The United States today withdrew a proposal submitted to the U.N. Commission on Human Rights here last Friday, to send a telegram to Soviet authorities inquiring into recent arrests of dissidents.

U.S. delegate Allard Lowenstein said many delegates had asked for withdrawal. He said he was gratified there had been a debate on the question. The American proposal ran into strong soviet opposition.

Prior to withdrawing the proposal, the United States vigorously defended the right to intervene in support of human rights anywhere in the world.

At the afternoon session Lowenstein announced that he would not press for a vote on the resotution after it met strong opposition from the Soviet Union and a string of Third World nations.

The United States, Lowenstein said, "would leave the matter there for the moment." He agreed to withdraw the proposal after the commission scheduled sessions on the question of dissidents in the Soviet Union - a topic never before taken up by the U.N. body.

The sessions will be Friday and Monday.

The debate on the U.S. proposal, the Soviet Union accused America of seeking a return to the cold war.
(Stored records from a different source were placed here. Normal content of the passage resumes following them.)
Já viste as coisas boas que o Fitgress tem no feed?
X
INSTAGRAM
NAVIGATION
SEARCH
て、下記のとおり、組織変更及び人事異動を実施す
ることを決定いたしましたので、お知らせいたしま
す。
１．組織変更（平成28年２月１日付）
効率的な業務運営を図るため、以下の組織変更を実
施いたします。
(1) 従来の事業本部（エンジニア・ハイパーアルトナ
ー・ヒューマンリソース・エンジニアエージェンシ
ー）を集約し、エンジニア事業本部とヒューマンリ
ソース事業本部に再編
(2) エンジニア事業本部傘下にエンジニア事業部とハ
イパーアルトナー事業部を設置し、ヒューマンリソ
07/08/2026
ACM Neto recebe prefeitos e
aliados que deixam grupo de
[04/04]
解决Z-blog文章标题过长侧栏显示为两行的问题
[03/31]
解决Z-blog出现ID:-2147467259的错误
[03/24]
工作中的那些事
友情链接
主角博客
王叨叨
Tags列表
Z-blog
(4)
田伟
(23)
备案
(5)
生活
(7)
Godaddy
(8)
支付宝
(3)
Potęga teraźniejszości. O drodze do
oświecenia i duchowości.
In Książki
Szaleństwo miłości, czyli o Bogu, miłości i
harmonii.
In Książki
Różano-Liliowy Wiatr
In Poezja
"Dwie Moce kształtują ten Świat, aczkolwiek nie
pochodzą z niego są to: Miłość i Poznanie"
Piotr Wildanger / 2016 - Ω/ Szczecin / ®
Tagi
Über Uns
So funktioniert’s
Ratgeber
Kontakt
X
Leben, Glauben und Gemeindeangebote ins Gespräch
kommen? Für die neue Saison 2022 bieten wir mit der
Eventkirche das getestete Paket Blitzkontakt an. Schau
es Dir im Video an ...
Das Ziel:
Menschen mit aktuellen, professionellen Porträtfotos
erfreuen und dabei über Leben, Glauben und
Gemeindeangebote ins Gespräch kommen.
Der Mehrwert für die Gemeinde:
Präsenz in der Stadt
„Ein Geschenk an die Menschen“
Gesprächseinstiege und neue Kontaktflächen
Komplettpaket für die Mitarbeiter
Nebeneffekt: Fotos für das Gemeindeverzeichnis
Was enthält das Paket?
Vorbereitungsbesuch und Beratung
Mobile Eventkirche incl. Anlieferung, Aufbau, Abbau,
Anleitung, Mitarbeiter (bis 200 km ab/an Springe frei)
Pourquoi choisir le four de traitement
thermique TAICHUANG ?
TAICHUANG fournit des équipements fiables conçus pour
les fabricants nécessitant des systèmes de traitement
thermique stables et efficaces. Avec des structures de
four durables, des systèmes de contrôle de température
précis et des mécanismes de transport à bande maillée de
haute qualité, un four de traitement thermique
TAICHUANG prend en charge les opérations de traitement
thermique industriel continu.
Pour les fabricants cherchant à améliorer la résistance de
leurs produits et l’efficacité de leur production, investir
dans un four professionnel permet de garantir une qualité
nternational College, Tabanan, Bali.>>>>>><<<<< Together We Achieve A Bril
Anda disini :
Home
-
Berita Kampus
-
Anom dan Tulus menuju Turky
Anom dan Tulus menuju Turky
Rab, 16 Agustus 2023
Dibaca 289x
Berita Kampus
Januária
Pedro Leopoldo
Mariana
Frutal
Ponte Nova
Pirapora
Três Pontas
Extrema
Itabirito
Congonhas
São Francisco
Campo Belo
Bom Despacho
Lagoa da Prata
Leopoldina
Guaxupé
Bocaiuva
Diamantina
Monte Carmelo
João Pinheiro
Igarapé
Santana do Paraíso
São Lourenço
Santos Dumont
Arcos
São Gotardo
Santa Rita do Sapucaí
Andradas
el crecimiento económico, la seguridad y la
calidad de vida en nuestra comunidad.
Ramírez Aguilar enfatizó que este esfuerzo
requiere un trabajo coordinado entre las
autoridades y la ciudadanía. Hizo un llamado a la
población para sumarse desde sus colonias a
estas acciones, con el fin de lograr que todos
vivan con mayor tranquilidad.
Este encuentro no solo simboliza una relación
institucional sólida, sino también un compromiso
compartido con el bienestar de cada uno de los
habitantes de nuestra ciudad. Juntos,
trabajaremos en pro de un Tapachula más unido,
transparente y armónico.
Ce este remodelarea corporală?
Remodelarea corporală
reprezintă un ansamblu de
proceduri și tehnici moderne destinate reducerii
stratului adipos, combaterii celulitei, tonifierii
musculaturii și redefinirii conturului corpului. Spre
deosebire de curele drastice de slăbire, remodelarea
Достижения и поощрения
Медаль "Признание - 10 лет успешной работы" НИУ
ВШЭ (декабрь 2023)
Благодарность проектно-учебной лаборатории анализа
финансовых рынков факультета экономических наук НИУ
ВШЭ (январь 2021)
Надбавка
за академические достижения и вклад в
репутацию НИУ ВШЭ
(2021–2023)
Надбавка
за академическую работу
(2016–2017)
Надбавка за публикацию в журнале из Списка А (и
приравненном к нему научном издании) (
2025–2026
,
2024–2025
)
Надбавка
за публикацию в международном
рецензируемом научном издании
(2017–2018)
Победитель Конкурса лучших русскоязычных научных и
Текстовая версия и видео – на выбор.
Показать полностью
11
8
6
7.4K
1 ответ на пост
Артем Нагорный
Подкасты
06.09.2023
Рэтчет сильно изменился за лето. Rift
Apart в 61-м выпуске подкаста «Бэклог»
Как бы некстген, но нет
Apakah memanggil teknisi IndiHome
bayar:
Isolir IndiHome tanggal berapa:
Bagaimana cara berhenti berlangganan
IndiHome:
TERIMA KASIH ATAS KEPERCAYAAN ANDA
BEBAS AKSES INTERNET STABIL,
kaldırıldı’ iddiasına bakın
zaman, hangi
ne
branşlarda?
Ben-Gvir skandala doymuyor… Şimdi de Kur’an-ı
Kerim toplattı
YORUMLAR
Soviet delegate Valery Zorin described the motion as an interference in Soviet affairs.

Lowenstein said Washington's goal was to indicate "that no country, whatever its size or military power, can be immune or exempted from concern about human rights."

"If detente is dependent on suspending criticism of each other, it is unachievable," the U.S. delegate said.

Explaining his decision to retract the proposal, Lowenstein said "many delegates expressed the wish not to be placed in a position of having to vote."

He noted that defeat of the motion could have been construed as a rejection of commission responsibility for the human rights situation in the Soviet Union.

The United States has accused the commission in the past of practicing a double standard by focusing on three main areas: southern Africa, Chile and Arab territories occupied by Israel.